→ Exercise description: Output the full set of records exactly.

Records from a data collection:
= = = = =
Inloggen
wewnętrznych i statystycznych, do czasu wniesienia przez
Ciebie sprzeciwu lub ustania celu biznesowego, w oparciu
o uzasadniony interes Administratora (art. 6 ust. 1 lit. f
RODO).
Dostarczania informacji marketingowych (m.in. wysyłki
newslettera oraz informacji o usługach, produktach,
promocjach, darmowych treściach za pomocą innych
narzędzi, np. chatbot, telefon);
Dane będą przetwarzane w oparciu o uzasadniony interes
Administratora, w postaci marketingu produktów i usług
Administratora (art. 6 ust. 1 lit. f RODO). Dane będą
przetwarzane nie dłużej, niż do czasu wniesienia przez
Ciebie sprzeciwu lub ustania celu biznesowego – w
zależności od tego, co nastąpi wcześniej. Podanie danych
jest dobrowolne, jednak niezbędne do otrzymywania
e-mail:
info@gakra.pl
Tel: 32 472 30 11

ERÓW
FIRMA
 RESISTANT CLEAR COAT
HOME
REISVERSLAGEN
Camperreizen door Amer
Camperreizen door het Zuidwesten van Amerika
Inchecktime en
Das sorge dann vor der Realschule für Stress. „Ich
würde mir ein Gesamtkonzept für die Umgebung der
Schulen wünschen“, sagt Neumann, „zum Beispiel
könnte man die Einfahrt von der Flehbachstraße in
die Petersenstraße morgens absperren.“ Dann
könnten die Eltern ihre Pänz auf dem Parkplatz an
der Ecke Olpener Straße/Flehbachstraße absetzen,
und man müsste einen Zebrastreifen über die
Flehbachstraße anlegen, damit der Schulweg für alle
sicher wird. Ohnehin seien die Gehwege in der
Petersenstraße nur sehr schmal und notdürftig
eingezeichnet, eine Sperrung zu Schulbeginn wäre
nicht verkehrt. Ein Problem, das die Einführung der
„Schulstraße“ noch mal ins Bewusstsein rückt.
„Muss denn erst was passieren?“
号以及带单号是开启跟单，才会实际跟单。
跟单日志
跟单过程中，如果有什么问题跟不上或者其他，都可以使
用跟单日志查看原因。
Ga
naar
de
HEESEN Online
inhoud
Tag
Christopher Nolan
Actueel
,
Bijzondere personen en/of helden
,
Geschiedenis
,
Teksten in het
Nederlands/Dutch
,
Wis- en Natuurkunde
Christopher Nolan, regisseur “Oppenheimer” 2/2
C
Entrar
= = = = =
→ Reply to the task:
Inloggen
wewnętrznych i statystycznych, do czasu wniesienia przez
Ciebie sprzeciwu lub ustania celu biznesowego, w oparciu
o uzasadniony interes Administratora (art. 6 ust. 1 lit. f
RODO).
Dostarczania informacji marketingowych (m.in. wysyłki
newslettera oraz informacji o usługach, produktach,
promocjach, darmowych treściach za pomocą innych
narzędzi, np. chatbot, telefon);
Dane będą przetwarzane w oparciu o uzasadniony interes
Administratora, w postaci marketingu produktów i usług
Administratora (art. 6 ust. 1 lit. f RODO). Dane będą
przetwarzane nie dłużej, niż do czasu wniesienia przez
Ciebie sprzeciwu lub ustania celu biznesowego – w
zależności od tego, co nastąpi wcześniej. Podanie danych
jest dobrowolne, jednak niezbędne do otrzymywania
e-mail:
info@gakra.pl
Tel: 32 472 30 11

ERÓW
FIRMA
 RESISTANT CLEAR COAT
HOME
REISVERSLAGEN
Camperreizen door Amer
Camperreizen door het Zuidwesten van Amerika
Inchecktime en
Das sorge dann vor der Realschule für Stress. „Ich
würde mir ein Gesamtkonzept für die Umgebung der
Schulen wünschen“, sagt Neumann, „zum Beispiel
könnte man die Einfahrt von der Flehbachstraße in
die Petersenstraße morgens absperren.“ Dann
könnten die Eltern ihre Pänz auf dem Parkplatz an
der Ecke Olpener Straße/Flehbachstraße absetzen,
und man müsste einen Zebrastreifen über die
Flehbachstraße anlegen, damit der Schulweg für alle
sicher wird. Ohnehin seien die Gehwege in der
Petersenstraße nur sehr schmal und notdürftig
eingezeichnet, eine Sperrung zu Schulbeginn wäre
nicht verkehrt. Ein Problem, das die Einführung der
„Schulstraße“ noch mal ins Bewusstsein rückt.
„Muss denn erst was passieren?“
号以及带单号是开启跟单，才会实际跟单。
跟单日志
跟单过程中，如果有什么问题跟不上或者其他，都可以使
用跟单日志查看原因。
Ga
naar
de
HEESEN Online
inhoud
Tag
Christopher Nolan
Actueel
,
Bijzondere personen en/of helden
,
Geschiedenis
,
Teksten in het
Nederlands/Dutch
,
Wis- en Natuurkunde
Christopher Nolan, regisseur “Oppenheimer” 2/2
C
Entrar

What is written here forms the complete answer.